Reconstrucing the 3-D Scene from a Single Intensity 2-D Image

CSCI 574 Computer Vision Project

Elaine (Eun Young) Kang : elkang@iris.usc.edu


[Introduction] [Approach] [Result ] [Analysis]


Introduction
This project is to recover 3-D information from a 2-D image, and deals with real images. Given the image of a known object, the calibration cube, taken by an unknown camera from an unknown viewpoint, we need to calibrate and to relate the world coordinate system with the camera coordinate system. That is, based on camera calibration from calibration cube, we generate 3D wireframe model the image of a scene, taken from the same viewpoint by the same camera.


Approach ( workflow)

  • Camera calibraion

    Tsai's method
    Among 4 options of Tsai' methods, I built non-coplanar non-opimization method using 7 points. -> Result : not so good. (around 25 pixels errors)

    Solving the system of linear equations based on hw#2
    Use 7 points -> Result : better than Tsai's method (around 5~13 pixels errors) So for the project, I used the matrix from this method to get world coordinates from image coordinates.

  • Preprocesing : massage input edges from VCanny

    - Remove insignificant edges which is either very short or isolated from everything else.
    - Do the linearlization using inner_product. If the angle between two adjacent edges is almost 180, consider the two lines are colinear.
    - Merge corner : First, build quantization map. If the corners are very close based on the map, merge together.

  • Detect Top face

    1. Gather all candidate edges of top faces
    - Remove vertical edges and gather all other edges (This is first reason that my program doesn't work at all for the first view of second level, since the top edges of the image are almost vertical).
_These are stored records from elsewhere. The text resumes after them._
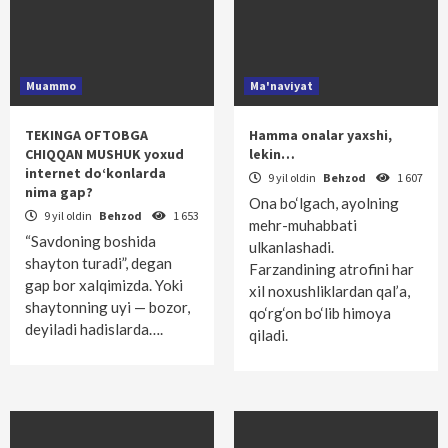
Muammo
Ma'naviyat
TEKINGA OFTOBGA
Hamma onalar yaxshi,
CHIQQAN MUSHUK yoxud
lekin…
internet do‘konlarda
9 yil oldin
Behzod
1 607
nima gap?
Ona bo‘lgach, ayolning
9 yil oldin
Behzod
1 653
mehr-muhabbati
“Savdoning boshida
ulkanlashadi.
shayton turadi”, degan
Farzandining atrofini har
gap bor xalqimizda. Yoki
xil noxushliklardan qal’a,
shaytonning uyi — bozor,
qo‘rg‘on bo‘lib himoya
deyiladi hadislarda….
qiladi.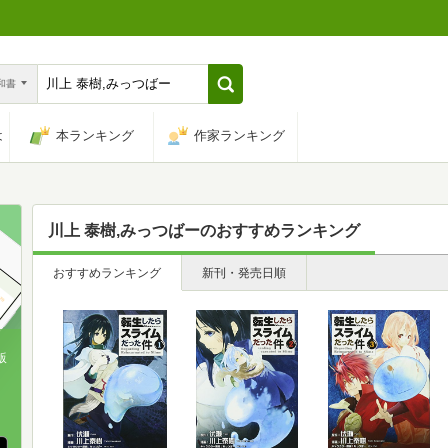
n和書
は
本ランキング
作家ランキング
川上 泰樹,みっつばー
のおすすめランキング
おすすめランキング
新刊・発売日順
版
、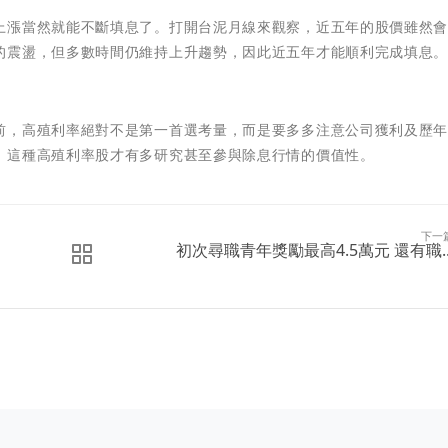
上漲當然就能不斷填息了。打開台泥月線來觀察，近五年的股價雖然
的震盪，但多數時間仍維持上升趨勢，因此近五年才能順利完成填息
前，高殖利率絕對不是第一首選考量，而是要多多注意公司獲利及歷
，這種高殖利率股才有多研究甚至參與除息行情的價值性。
下一
初次尋職青年獎勵最高4.5萬元 還有職..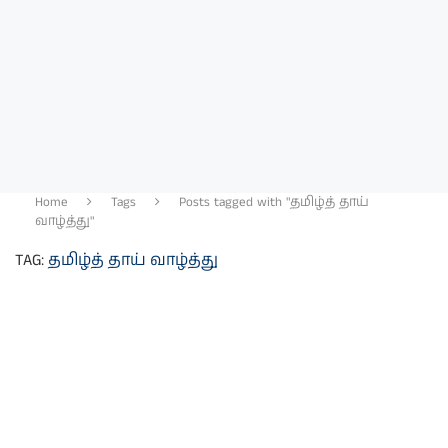
Home
Tags
Posts tagged with "தமிழ்த் தாய்
வாழ்த்து"
TAG:
தமிழ்த் தாய் வாழ்த்து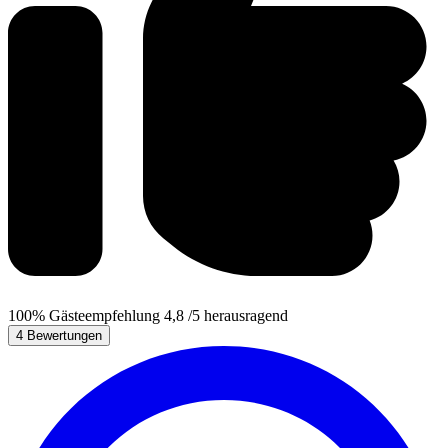
100%
Gästeempfehlung
4,8
/5
herausragend
4 Bewertungen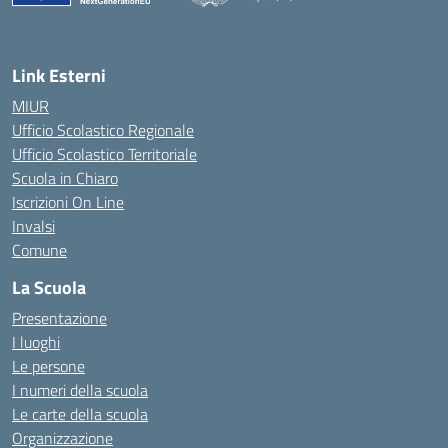
Link Esterni
MIUR
Ufficio Scolastico Regionale
Ufficio Scolastico Territoriale
Scuola in Chiaro
Iscrizioni On Line
Invalsi
Comune
La Scuola
Presentazione
I luoghi
Le persone
I numeri della scuola
Le carte della scuola
Organizzazione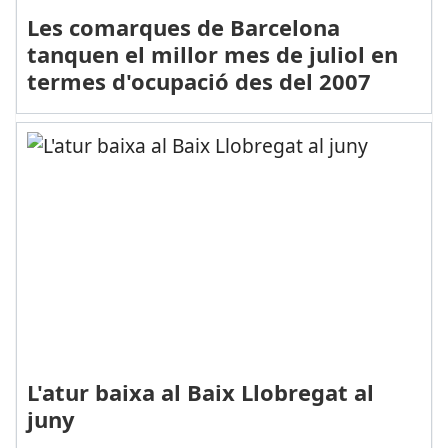
Les comarques de Barcelona
tanquen el millor mes de juliol en
termes d'ocupació des del 2007
L'atur baixa al Baix Llobregat al
juny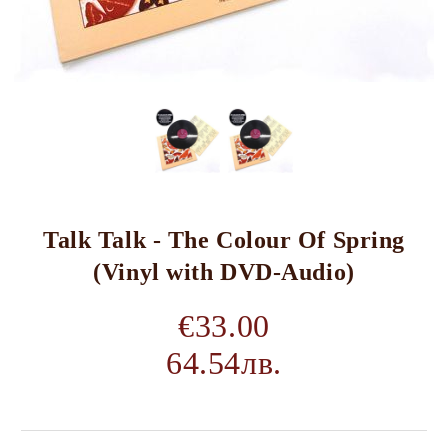
Talk Talk - The Colour Of Spring
(Vinyl with DVD-Audio)
€33.00
64.54лв.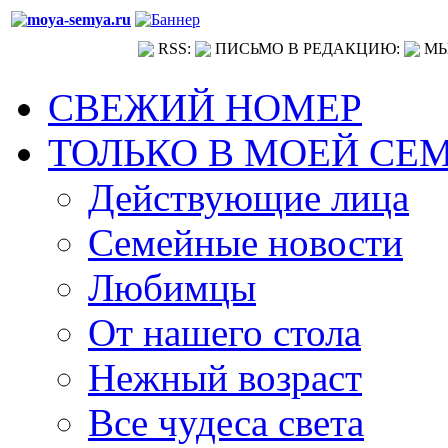
RSS:
ПИСЬМО В РЕДАКЦИЮ:
МЫ
СВЕЖИЙ НОМЕР
ТОЛЬКО В МОЕЙ СЕ
Действующие лица
Семейные новости
Любимцы
От нашего стола
Нежный возраст
Все чудеса света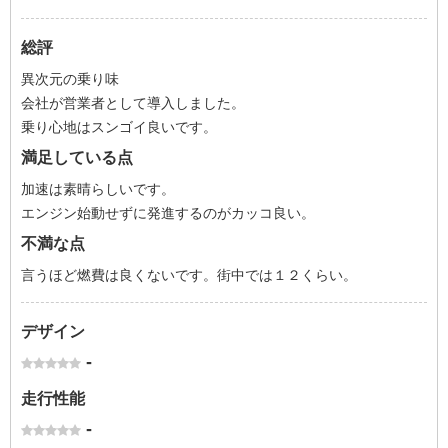
総評
異次元の乗り味
会社が営業者として導入しました。
乗り心地はスンゴイ良いです。
満足している点
加速は素晴らしいです。
エンジン始動せずに発進するのがカッコ良い。
不満な点
言うほど燃費は良くないです。街中では１２くらい。
デザイン
-
走行性能
-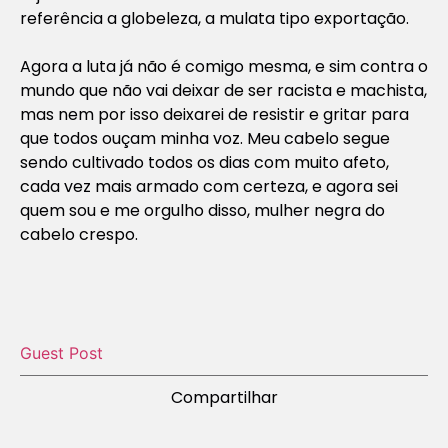
referência a globeleza, a mulata tipo exportação.
Agora a luta já não é comigo mesma, e sim contra o
mundo que não vai deixar de ser racista e machista,
mas nem por isso deixarei de resistir e gritar para
que todos ouçam minha voz. Meu cabelo segue
sendo cultivado todos os dias com muito afeto,
cada vez mais armado com certeza, e agora sei
quem sou e me orgulho disso, mulher negra do
cabelo crespo.
Guest Post
Compartilhar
    2. Find top corners - Select two adjacent edges among top edges. If the lines are not parallel each other, get the crossing point. If the crossing point is near end_points of the two edges, link them together and adjust the end_points.

    3. Top faces - Among the top edges, try to find edge paths.
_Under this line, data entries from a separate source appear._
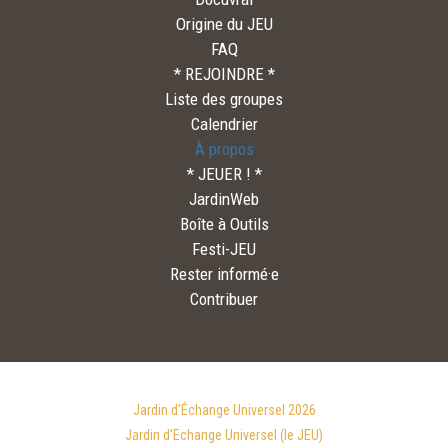
Origine du JEU
FAQ
* REJOINDRE *
Liste des groupes
Calendrier
À propos
* JEUER ! *
JardinWeb
Boîte à Outils
Festi-JEU
Rester informé·e
Contribuer
Jardin d'Échange Universel 2026
Jardin d'Echange Universel (le JEU)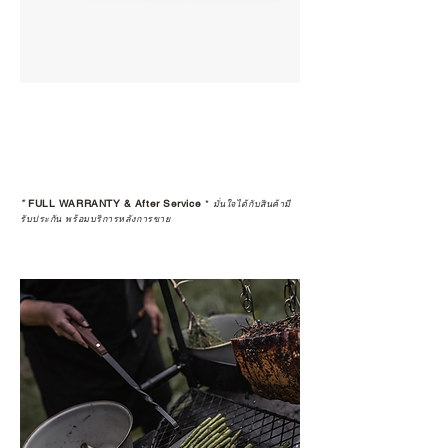
*
FULL WARRANTY & After Service
*
มั่นใจได้กับสินค้ามี
รับประกัน พร้อมบริการหลังการขาย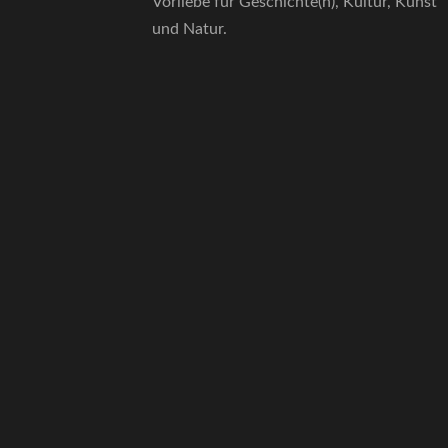
Vorliebe für Geschichte(n), Kultur, Kunst
und Natur.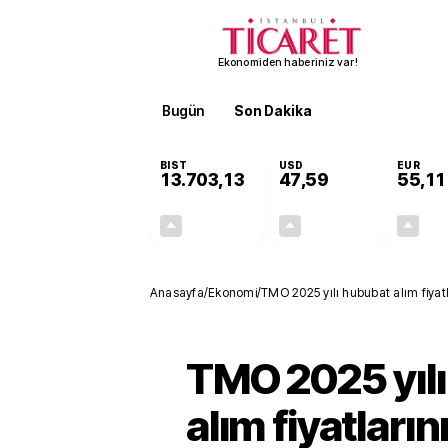
Ekonomiden haberiniz var!
Bugün
Son Dakika
Finans
EKST
BIST
USD
EUR
13.703,13
47,59
55,11
+0,11%
+0,04%
15,20
0,02
Anasayfa
/
Ekonomi
/
TMO 2025 yılı hububat alım fiyatl
TMO 2025 yıl
alım fiyatların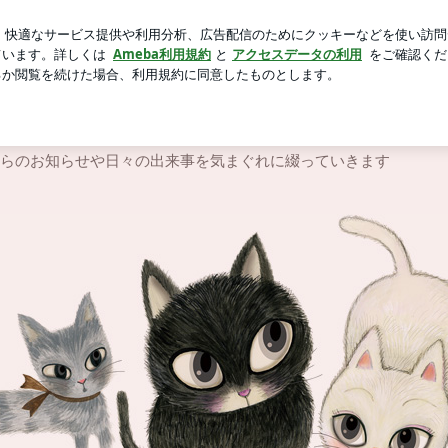
が逆効果な写真
芸能人ブログ
人気ブログ
新規登録
グ
らのお知らせや日々の出来事を気まぐれに綴っていきます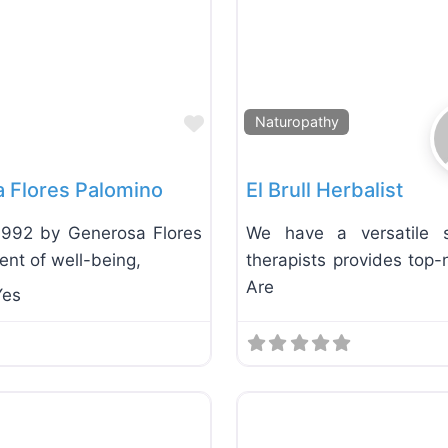
Favorite
Naturopathy
 Flores Palomino
El Brull Herbalist
1992 by Generosa Flores
We have a versatile 
ent of well-being,
therapists provides top-
Are
Yes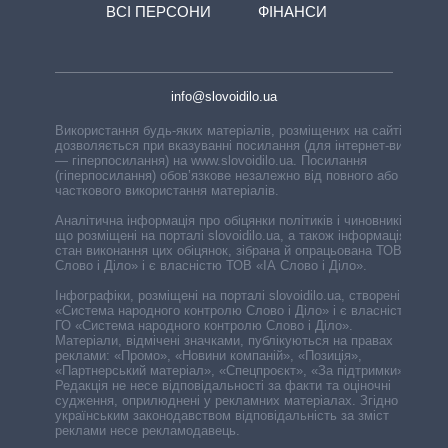
ВСІ ПЕРСОНИ
ФІНАНСИ
info@slovoidilo.ua
Використання будь-яких матеріалів, розміщених на сайті,
дозволяється при вказуванні посилання (для інтернет-видань
— гіперпосилання) на www.slovoidilo.ua. Посилання
(гіперпосилання) обов’язкове незалежно від повного або
часткового використання матеріалів.
Аналітична інформація про обіцянки політиків і чиновників,
що розміщені на порталі slovoidilo.ua, а також інформація про
стан виконання цих обіцянок, зібрана й опрацьована ТОВ «ІА
Слово і Діло» і є власністю ТОВ «ІА Слово і Діло».
Інфографіки, розміщені на порталі slovoidilo.ua, створені ГО
«Система народного контролю Слово і Діло» і є власністю
ГО «Система народного контролю Слово і Діло».
Матеріали, відмічені значками, публікуються на правах
реклами: «Промо», «Новини компаній», «Позиція»,
«Партнерський матеріал», «Спецпроєкт», «За підтримки».
Редакція не несе відповідальності за факти та оціночні
судження, оприлюднені у рекламних матеріалах. Згідно з
українським законодавством відповідальність за зміст
реклами несе рекламодавець.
    If the result is 4 edge cycle, assume it as a top_face and check if it makes paralleogram.
    If the result is 4 edge non-cycle, try to link the open edge and check if it makes paralleogram.
    If the result is 3 edge non-cycle, link the ends of the edges and check if it makes parallelogram.
    For all cases, they make almost parallelogram, hypothesize it top-face.
    If the result is 2 edge path, check if two edges are perpendicular.
    If they are, make one additonal parallelogram and hypothesize it top-face.

  • Detect Vertical face

    1. Vertical edges
    - gather all vertical edges and sort them in the incresing order of X coordinate.

    2. Verify Top face
    - Count the number of vertical edges which are adjacent to one of top face points and all Y coordinate values are lower than the point.
    If the number of vertical edges are greater than 1, try to merge the end_points.
    Mark the top face is verified and mark block top face is known.
    (This is other reason that my program didn't work at all for the 2nd view of the 2nd level image. Since the input edges are not fully linked with top edges or even dosn't look vertical, it didn't partially verify top faces.)

    3. Vertical Faces
    - With gathered vertical_edges, generate all possible vertical faces.
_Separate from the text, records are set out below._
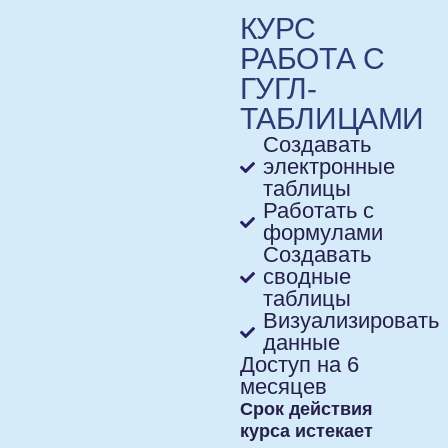
КУРС
РАБОТА С
ГУГЛ-
ТАБЛИЦАМИ
Создавать
электронные
таблицы
Работать с
формулами
Создавать
сводные
таблицы
Визуализировать
данные
Доступ на 6
месяцев
Срок действия
курса истекает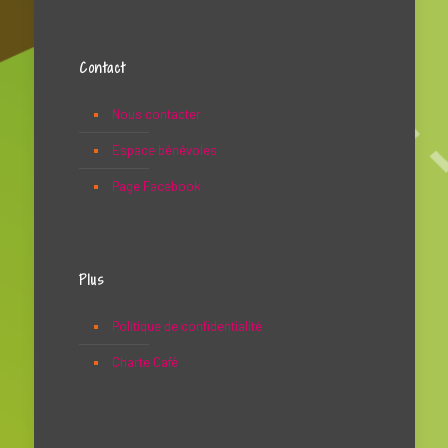
Contact
Nous contacter
Espace bénévoles
Page Facebook
Plus
Politique de confidentialité
Charte Café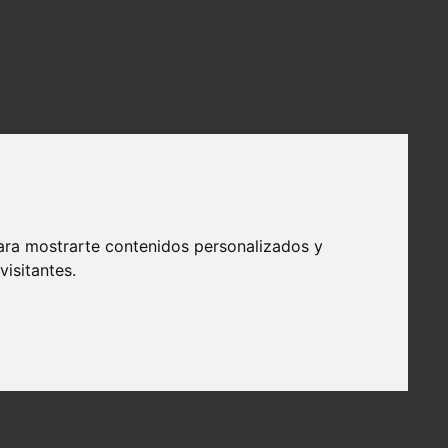
ara mostrarte contenidos personalizados y
isitantes.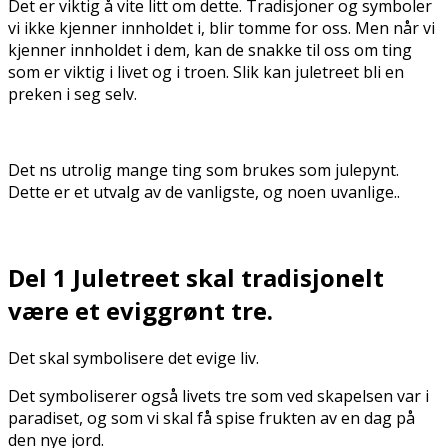
Det er viktig å vite litt om dette. Tradisjoner og symboler
vi ikke kjenner innholdet i, blir tomme for oss. Men når vi
kjenner innholdet i dem, kan de snakke til oss om ting
som er viktig i livet og i troen. Slik kan juletreet bli en
preken i seg selv.
Det fins utrolig mange ting som brukes som julepynt.
Dette er et utvalg av de vanligste, og noen uvanlige..
Del 1 Juletreet skal tradisjonelt
være et eviggrønt tre.
Det skal symbolisere det evige liv.
Det symboliserer også livets tre som ved skapelsen var i
paradiset, og som vi skal få spise frukten av en dag på
den nye jord.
    4. Verify vertial face
    - Check if there is a top face which shares at least 1 points with upper points of vertical face.
    - If there is, check if the vertical face is paralleogram.
    If it doesn't make it, trim the length based on the longest one (use top_face slope), and make it parallelogram.
    Mark the vertical face is verified.
    - copy vertical faces and corrssponding top face into block and mark vertical.

  • Recover bottom face

    1. Bottom edges
    - gather all other edges which are not used so far.

    2. Bottom faces
    - In case that the vertical face is known, make vertical length equal based on the lonest one.
    - If there exists the bottom edges which is neighbor to the lower vertical edges of each vertical face, adjust the bottom edges.
    - Recover bottom face using top face information.

  • Height Recovery & Generate 3D coordinates

    - From Z value of one point of bottom face Z(Z=50) and the corresponding point of top face, we can get the height difference. Using the ratio of pixel to mm, get the Z value of the top face.
    - From the (u,v), image coordinate, and Z, we get (x,y) using the calibration matrix.


    Result
    My program only reconstructs two images in the first level. I failed to enhance, and I think that I made worse and wasted time. (Hope to enhance near future. )

    1. 3D block from the first view image

    2. 3D block from the second view image


  • Analysis
    Difficulties
    - There were many difficulties. Especially, I had big trouble with setting threshold values. I found algorithm is very very sensitive to threshold values.
    - Time constraints.

    Lesson
    - Vision is difficult, but it is interesting domain.
    - Don't try to change your program right before due date.